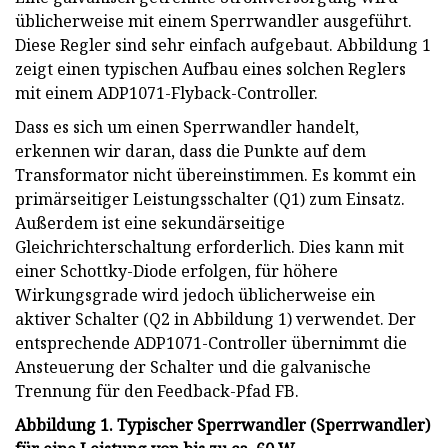
üblicherweise mit einem Sperrwandler ausgeführt.
Diese Regler sind sehr einfach aufgebaut. Abbildung 1
zeigt einen typischen Aufbau eines solchen Reglers
mit einem ADP1071-Flyback-Controller.
Dass es sich um einen Sperrwandler handelt,
erkennen wir daran, dass die Punkte auf dem
Transformator nicht übereinstimmen. Es kommt ein
primärseitiger Leistungsschalter (Q1) zum Einsatz.
Außerdem ist eine sekundärseitige
Gleichrichterschaltung erforderlich. Dies kann mit
einer Schottky-Diode erfolgen, für höhere
Wirkungsgrade wird jedoch üblicherweise ein
aktiver Schalter (Q2 in Abbildung 1) verwendet. Der
entsprechende ADP1071-Controller übernimmt die
Ansteuerung der Schalter und die galvanische
Trennung für den Feedback-Pfad FB.
Abbildung 1. Typischer Sperrwandler (Sperrwandler)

........

EXERCISE DETAILS -> Please determine the number of lines in the records above that include the string "Abbildung", and answer with that number only.

YOUR RESPONSE -> 3